Je m’interroge de plus en plus sur le fait de savoir s’il y
a vraiment une différence autre que sémantique entre sondage électoral et sondage
rectal. Bien que n’ayant à ce jour subi ni l’un ni l’autre, j’ai quand même l’impression
de me faire régulièrement en…fumer. Appelez-ça de l’homophobie primaire si ça
vous fait plaisir, mais j’apprécie moyennement.
Les sondages sont basés sur un « échantillon représentatif ».
Il y a déjà dans cette simple association de mots une contradiction qui lui
donne valeur d’oxymore, sauf à nier l’existence d’idiosyncrasies aussi nombreuses
et diverses que les individus. Il y a des limites à ce que l’on peut déduire d’un
classement arbitraire des gens en fonction de leur âge, leur sexe, leur
catégorie socioprofessionnelle et leur niveau d’étude. Cela est d’autant plus
vrai que les sujets abordés sont complexes.
Ce qui marche peut-être pour un baril de lessive ne
fonctionne pas pour la politique, par essence compliquée, d’où d’ailleurs la
tentation, plutôt que de se remettre en cause, de transformer, à l’américaine,
les politiques en barils de lessive. Les sondages ne portent jamais sur les
projets ou les concepts qui les sous-tendent, mais sur des éléments isolés
présentés de façon manichéenne (et souvent tendancieuse) de manière à provoquer
des réponses du type : « pour », « contre » ou « sans
opinion ».
Et même quand la question est simple (« pour qui
avez-vous l’intention de voter ? »), il existe outre la boule de
Madame Irma nécessaire à détecter les menteurs et les cachotiers, des
catégories transversales pas nécessairement prises en compte et qui faussent la
représentativité.
Par exemple, un « bobo » qui vient de se faire
enlever son dernier point à cause d’un radar mal placé se comportera-t-il comme
un « bobo » ou comme un « automobiliste » en colère ? Sans
compter qu’il suffit d’un individu suffisamment convaincu et convainquant pour « tourner »
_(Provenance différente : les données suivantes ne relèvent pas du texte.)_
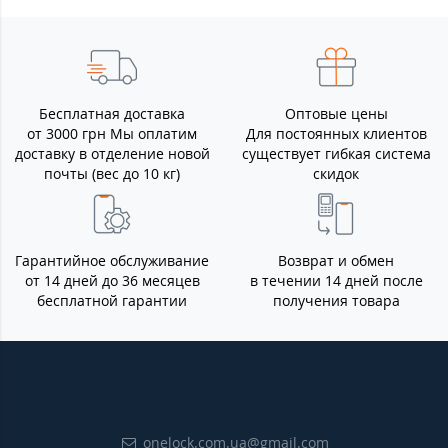
Бесплатная доставка
Оптовые цены
от 3000 грн Мы оплатим
Для постоянных клиентов
доставку в отделение новой
существует гибкая система
почты (вес до 10 кг)
скидок
Гарантийное обслуживание
Возврат и обмен
от 14 дней до 36 месяцев
в течении 14 дней после
бесплатной гарантии
получения товара
onelock.com.ua@gmail.com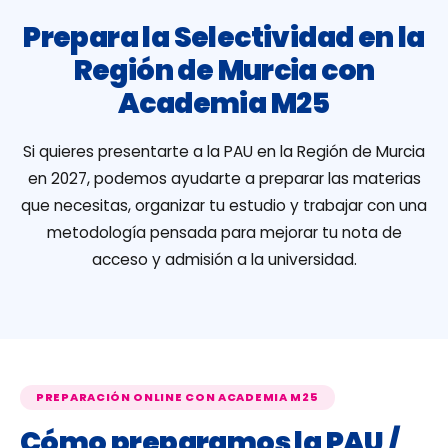
Prepara la Selectividad en la
Región de Murcia con
Academia M25
Si quieres presentarte a la PAU en la Región de Murcia
en 2027, podemos ayudarte a preparar las materias
que necesitas, organizar tu estudio y trabajar con una
metodología pensada para mejorar tu nota de
acceso y admisión a la universidad.
PREPARACIÓN ONLINE CON ACADEMIA M25
Cómo preparamos la PAU /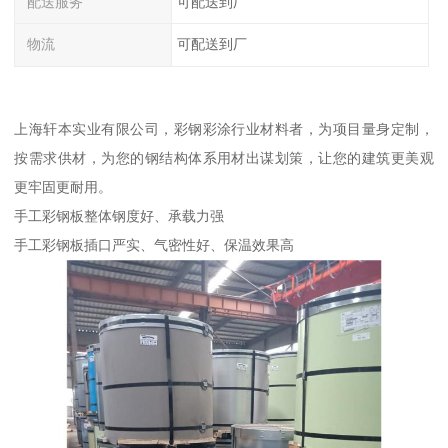
配送服务
可配送到厂
物流
可配送到厂
上海轩本实业有限公司，彩钢彩涂行业材料者，为项目量身定制，
按需求供材，为您的钢结构体系用材出谋划策，让您的建筑更美观
更牢固更耐用。
手工彩钢板整体钢度好、承载力强
手工彩钢板插口严实、气密性好、保温效果高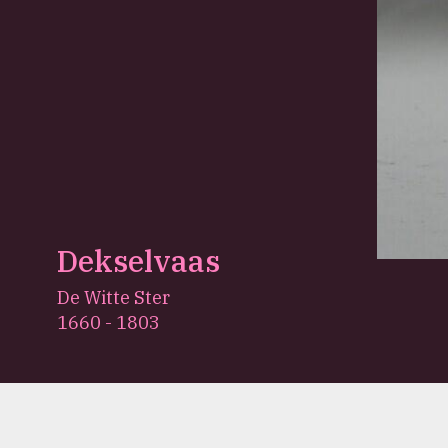
Dekselvaas
De Witte Ster
1660 - 1803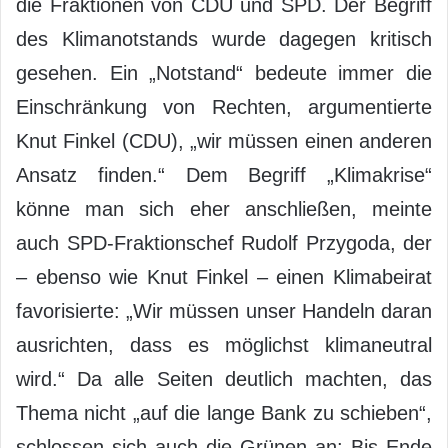
die Fraktionen von CDU und SPD. Der Begriff
des Klimanotstands wurde dagegen kritisch
gesehen. Ein „Notstand“ bedeute immer die
Einschränkung von Rechten, argumentierte
Knut Finkel (CDU), „wir müssen einen anderen
Ansatz finden.“ Dem Begriff „Klimakrise“
könne man sich eher anschließen, meinte
auch SPD-Fraktionschef Rudolf Przygoda, der
– ebenso wie Knut Finkel – einen Klimabeirat
favorisierte: „Wir müssen unser Handeln daran
ausrichten, dass es möglichst klimaneutral
wird.“ Da alle Seiten deutlich machten, das
Thema nicht „auf die lange Bank zu schieben“,
schlossen sich auch die Grünen an: Bis Ende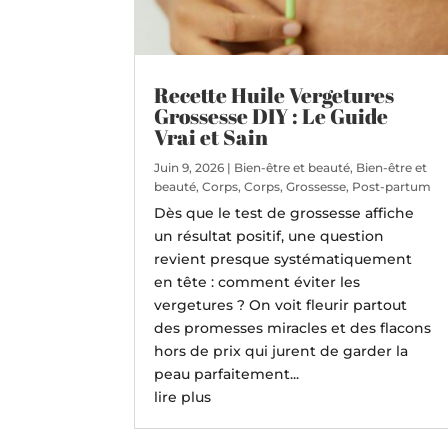
Recette Huile Vergetures
Grossesse DIY : Le Guide
Vrai et Sain
Juin 9, 2026
|
Bien-être et beauté
,
Bien-être et
beauté
,
Corps
,
Corps
,
Grossesse
,
Post-partum
Dès que le test de grossesse affiche
un résultat positif, une question
revient presque systématiquement
en tête : comment éviter les
vergetures ? On voit fleurir partout
des promesses miracles et des flacons
hors de prix qui jurent de garder la
peau parfaitement...
lire plus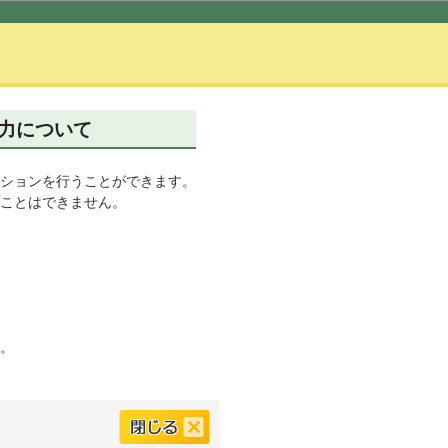
力について
ションを行うことができます。
ことはできません。
。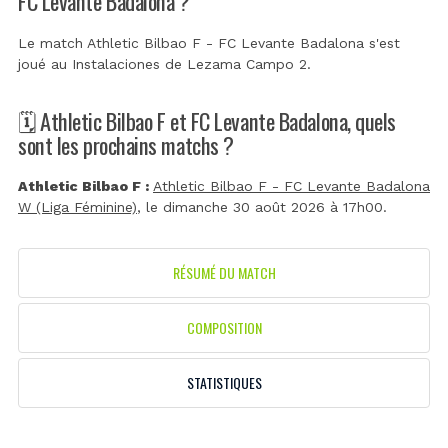
FC Levante Badalona ?
Le match Athletic Bilbao F - FC Levante Badalona s'est
joué au
Instalaciones de Lezama Campo 2
.
🗓️ Athletic Bilbao F et FC Levante Badalona, quels
sont les prochains matchs ?
Athletic Bilbao F :
Athletic Bilbao F - FC Levante Badalona
W (Liga Féminine)
, le dimanche 30 août 2026 à 17h00.
RÉSUMÉ DU MATCH
COMPOSITION
STATISTIQUES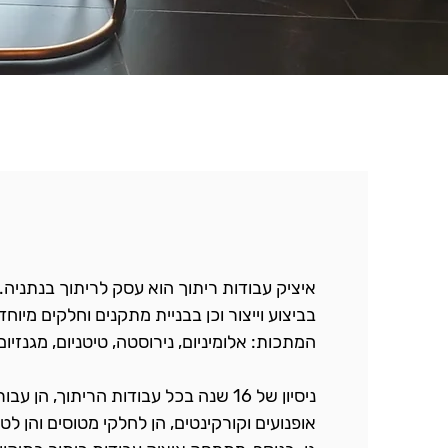
איציק עבודות ריתוך הוא עסק לריתוך בנתניה
בביצוע וייצור וכן בבניית מתקנים וחלקים מיוחד
המתכות: אלומיניום, נירוסטה, טיטניום, מגנזיום,
ניסיון של 16 שנה בכל עבודות הריתוך, הן ע
אופנועים וקורקינטים, הן לחלקי מטוסים והן לט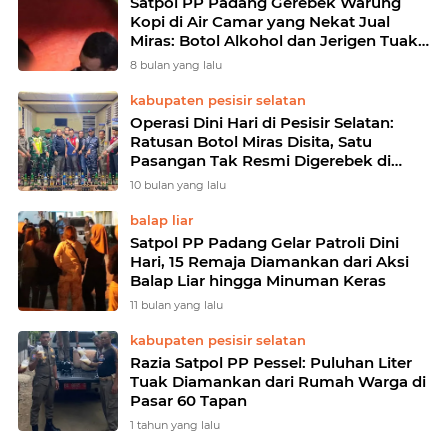
Satpol PP Padang Gerebek Warung
Kopi di Air Camar yang Nekat Jual
Miras: Botol Alkohol dan Jerigen Tuak
Diamankan
8 bulan yang lalu
kabupaten pesisir selatan
Operasi Dini Hari di Pesisir Selatan:
Ratusan Botol Miras Disita, Satu
Pasangan Tak Resmi Digerebek di
Hotel
10 bulan yang lalu
balap liar
Satpol PP Padang Gelar Patroli Dini
Hari, 15 Remaja Diamankan dari Aksi
Balap Liar hingga Minuman Keras
11 bulan yang lalu
kabupaten pesisir selatan
Razia Satpol PP Pessel: Puluhan Liter
Tuak Diamankan dari Rumah Warga di
Pasar 60 Tapan
1 tahun yang lalu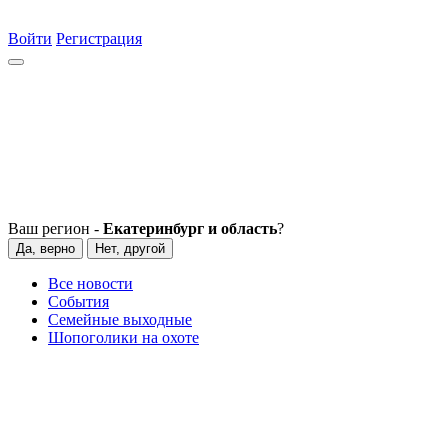
Войти
Регистрация
Ваш регион -
Екатеринбург и область
?
Да, верно
Нет, другой
Все новости
События
Семейные выходные
Шопоголики на охоте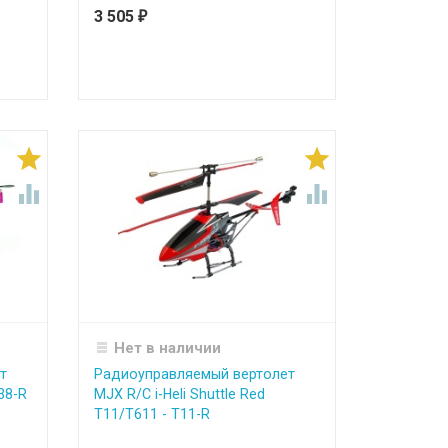
3 505
₽




Нет в наличии
т
Радиоуправляемый вертолет
38-R
MJX R/C i-Heli Shuttle Red
T11/T611 - T11-R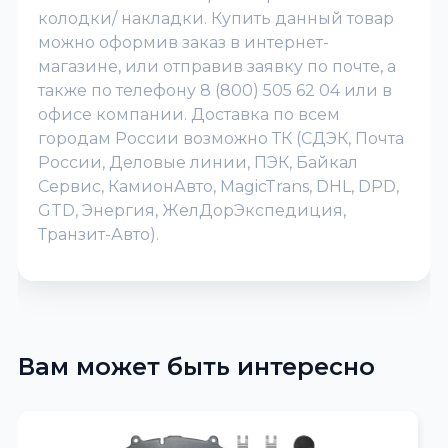
колодки/ накладки. Купить данный товар
можно оформив заказ в интернет-
магазине, или отправив заявку по почте, а
также по телефону 8 (800) 505 62 04 или в
офисе компании. Доставка по всем
городам России возможно ТК (СДЭК, Почта
России, Деловые линии, ПЭК, Байкал
Сервис, КамионАвто, MagicTrans, DHL, DPD,
GTD, Энергия, ЖелДорЭкспедиция,
Транзит-Авто).
Вам может быть интересно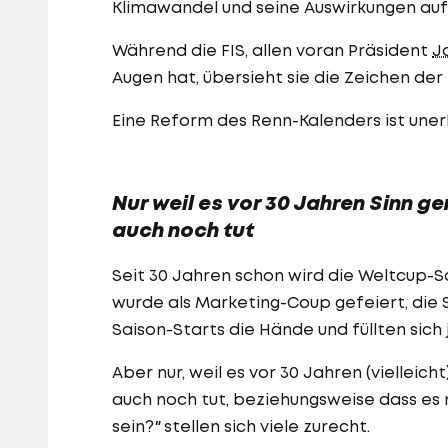
Klimawandel und seine Auswirkungen auf 
Während die FIS, allen voran Präsident
J
Augen hat, übersieht sie die Zeichen der 
Eine Reform des Renn-Kalenders ist unerl
Nur weil es vor 30 Jahren Sinn g
auch noch tut
Seit 30 Jahren schon wird die Weltcup-S
wurde als Marketing-Coup gefeiert, die Sk
Saison-Starts die Hände und füllten sich 
Aber nur, weil es vor 30 Jahren (vielleich
auch noch tut, beziehungsweise dass es 
sein?
"
stellen sich viele zurecht.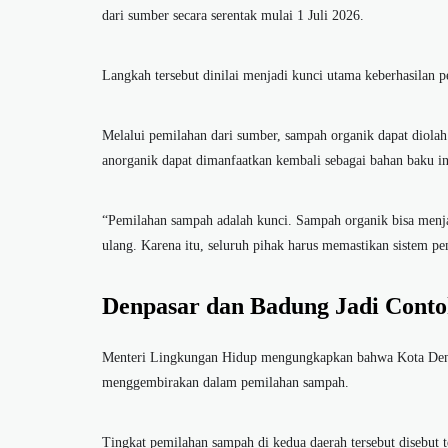
dari sumber secara serentak mulai 1 Juli 2026.
Langkah tersebut dinilai menjadi kunci utama keberhasilan 
Melalui pemilahan dari sumber, sampah organik dapat diola
anorganik dapat dimanfaatkan kembali sebagai bahan baku in
“Pemilahan sampah adalah kunci. Sampah organik bisa menja
ulang. Karena itu, seluruh pihak harus memastikan sistem pe
Denpasar dan Badung Jadi Conto
Menteri Lingkungan Hidup mengungkapkan bahwa Kota Denp
menggembirakan dalam pemilahan sampah.
Tingkat pemilahan sampah di kedua daerah tersebut disebut t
politiquement toute une famille rendant tout découpage sociétal obsolète.
Sous le prétexte, bien pratique d’un point de vue financier,
qu’une enquête effectuée sur 1000 personnes aurait 95 chances sur 100 de donner
le résultat correct à ±3% près (ce qui malgré l’apparence trompeuse de la
formule donne en réalité, si l’on y réfléchit, une probabilité d’erreur
absolument énorme), les échantillons sont parfois ridiculement restreints et l’on
n’hésite pas à interpréter les résultats de fractions de cet échantillon (par
exemple, les 4 personnes sur les 1000 qui représentent les ouvriers de sexe
féminin vivant en zone rurale …).
Les chiffres qui ne veulent déjà pas dire grand-chose et qui, même à titre de simple référence,
ne sont scandaleusement jamais communiqués en l’état (données brutes) sont
alors interprétés et corrigés en fonction de critères aussi divers que secrets
et mystérieux, allant des résultats des sondages précédents au taux d’hygrométrie
ambiant en passant par l’épaisseur du portefeuille du client qu’on a quand même
envie de voir revenir de temps à autre.
On ne peut pas pour autant dire qu’ils ne servent à rien ces
sondages. Ils peuvent exprimer une tendance et il est clair que quelqu’un qui
est à 0% a peu de chance d’être élu et quelqu’un qui serait à 70% peu de chance
d’être battu. A l’intérieur de cette fourchette, tout reste possible.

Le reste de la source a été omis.